Wood claimed he lost his current job over the fall-out from the video, but overall said he was glad he shared it.

"However the main reason this video is a regret of mine is that I was not represented well. In that moment all I felt was the frustration of the situation.

"I can acknowledge my mistake, however I don't relinquish blame from the company for many reasons. Those reasons are not important as I cannot provide tangible proof of the retaliation.

"I can say confidently that I do not hold regret over bringing this situation into the public eye. However I will gladly say, never again. It's opened some doors for me, and I remain hopeful for the future."

Hitting "reply all" is a common mistake. As FlexJobs noted, there are a few steps to take to mitigate the fallout.

They advised people to check and re-check, unsend the email if possible and lastly, apologize.

His stance was backed in the TikTok comments, as people shared their own hiring horror stories. Cespedegg wrote: "I wish I got emails like this bc at least I'll know WHY I WAS GHOSTED."

Wanderlust1389 commented: "This happened to me! their response was 'well idk she seems kind of flakey' I responded with at least I can avoid 'reply all.'"

Bipitty Friends revealed: "I got cc'd into the email where they were planning on firing me."

Freddie said: "I left a job once after I heard the managers mocking an applicant who was waiting downstairs. Toxic and unprofessional environments aren't it."

Di wrote: "I need to know every single detail."

Infographic: The Great Resignation | Statista You will find more infographics at Statista

Buck Rogers advised: "That was your chance to send a reply with something clever. Can't hurt your chances. After all, they are already rejecting you."

Madison Owens said: "Once applied for a job, the woman shook my hand, told me to have a nice day, and there was a rejection email in my inbox before I'd left the building."

Cherish Costa added: "Ima be honest with you, if they are this disorganized and seem kind of unprofessional, you don't want the job, it's going to be a nightmare."

The graph below, provided by Statista, shows data on the employment phenomenon known as the Great Resignation. The jobs market has been rocky since the start of the pandemic, with remote working, job losses, business closures and stimulus packages all affecting figures.

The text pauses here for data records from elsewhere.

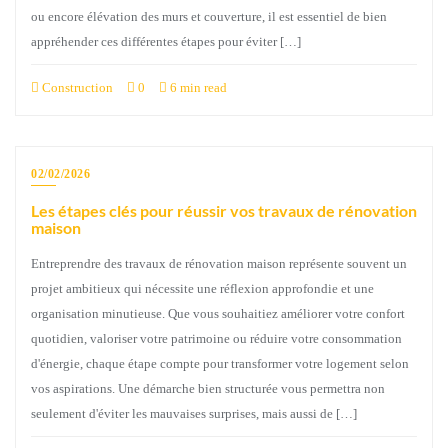
ou encore élévation des murs et couverture, il est essentiel de bien
appréhender ces différentes étapes pour éviter […]
Construction
0
6 min read
02/02/2026
Les étapes clés pour réussir vos travaux de rénovation
maison
Entreprendre des travaux de rénovation maison représente souvent un
projet ambitieux qui nécessite une réflexion approfondie et une
organisation minutieuse. Que vous souhaitiez améliorer votre confort
quotidien, valoriser votre patrimoine ou réduire votre consommation
d'énergie, chaque étape compte pour transformer votre logement selon
vos aspirations. Une démarche bien structurée vous permettra non
seulement d'éviter les mauvaises surprises, mais aussi de […]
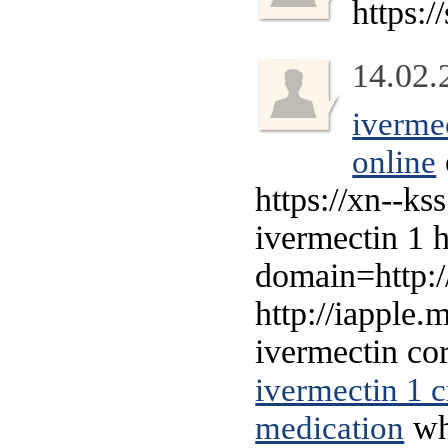
https:
14.02.
iverme
online
https://xn--
ivermectin 1 h
domain=http:/
http://iappl
ivermectin co
ivermectin 1 
whe
medication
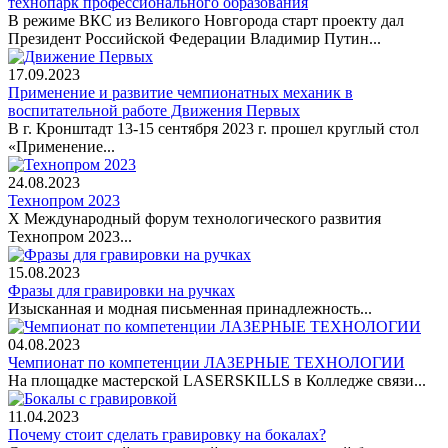
технопарк профессионального образования
В режиме ВКС из Великого Новгорода старт проекту дал
Президент Российской Федерации Владимир Путин...
17.09.2023
Применение и развитие чемпионатных механик в
воспитательной работе Движения Первых
В г. Кронштадт 13-15 сентября 2023 г. прошел круглый стол
«Применение...
24.08.2023
Технопром 2023
X Международный форум технологического развития
Технопром 2023...
15.08.2023
Фразы для гравировки на ручках
Изысканная и модная письменная принадлежность...
04.08.2023
Чемпионат по компетенции ЛАЗЕРНЫЕ ТЕХНОЛОГИИ
На площадке мастерской LASERSKILLS в Колледже связи...
11.04.2023
Почему стоит сделать гравировку на бокалах?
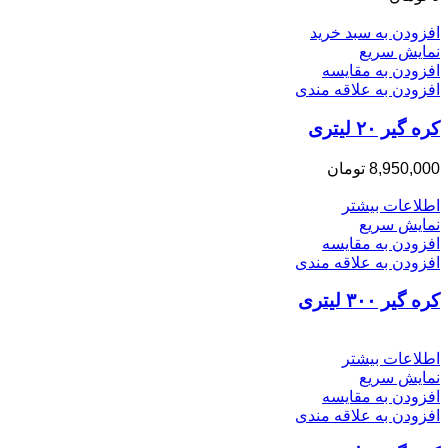
افزودن به سبد خرید
نمایش سریع
افزودن به مقایسه
افزودن به علاقه مندی
کره گیر ۲۰ لیتری
8,950,000
تومان
اطلاعات بیشتر
نمایش سریع
افزودن به مقایسه
افزودن به علاقه مندی
کره گیر ۳۰۰ لیتری
اطلاعات بیشتر
نمایش سریع
افزودن به مقایسه
افزودن به علاقه مندی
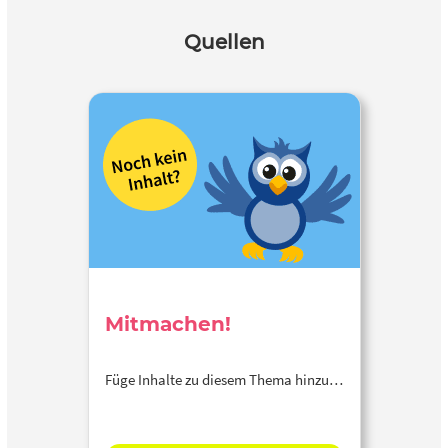
Quellen
Mitmachen!
Füge Inhalte zu diesem Thema hinzu…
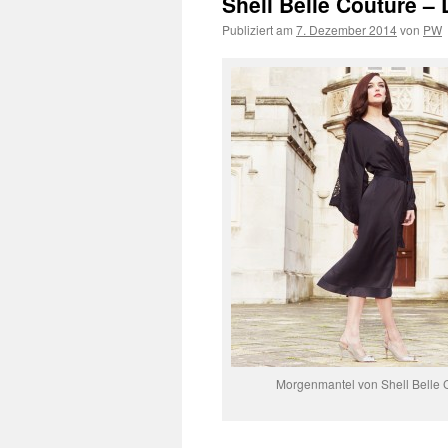
Shell Belle Couture 
Publiziert am
7. Dezember 2014
von
PW
Morgenmantel von Shell Belle 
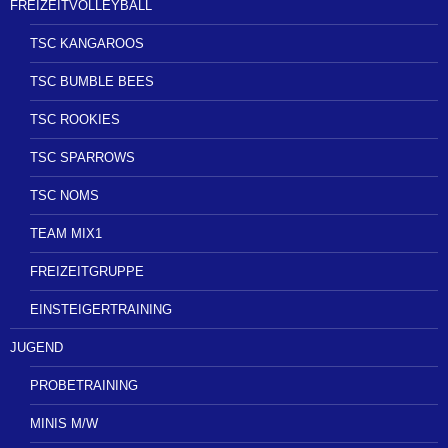
FREIZEITVOLLEYBALL
TSC KANGAROOS
TSC BUMBLE BEES
TSC ROOKIES
TSC SPARROWS
TSC NOMS
TEAM MIX1
FREIZEITGRUPPE
EINSTEIGERTRAINING
JUGEND
PROBETRAINING
MINIS M/W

Many companies have reported struggling to recruit staff, particularly in the hospitality and healthcare sectors. Some have been turning to incentives and perks to entice workers. According to the U.S. Bureau of Labor Statistics, the "quits rate"—or number of people voluntarily leaving a role—"can serve as a measure of workers' willingness or ability to leave."

The trend doesn't appear to be slowing down, with more than 4 million Americans quitting their jobs each month for the past six months, according to an article published by Fortune in February.

"But Americans aren't just walking away from their jobs, never to return. Although they are leaving their jobs at rapid rates, the overall number of hires continued to outpace quits, with 6.3 million American workers starting new jobs last month [January]," the article added.

Update 03/23/22, 8:45 a.m. ET: This article was updated with video from @noveltygay.

Update 03/25/22, 12:45 p.m. ET: This article was updated with comment from @noveltygay, and FlexJobs advice.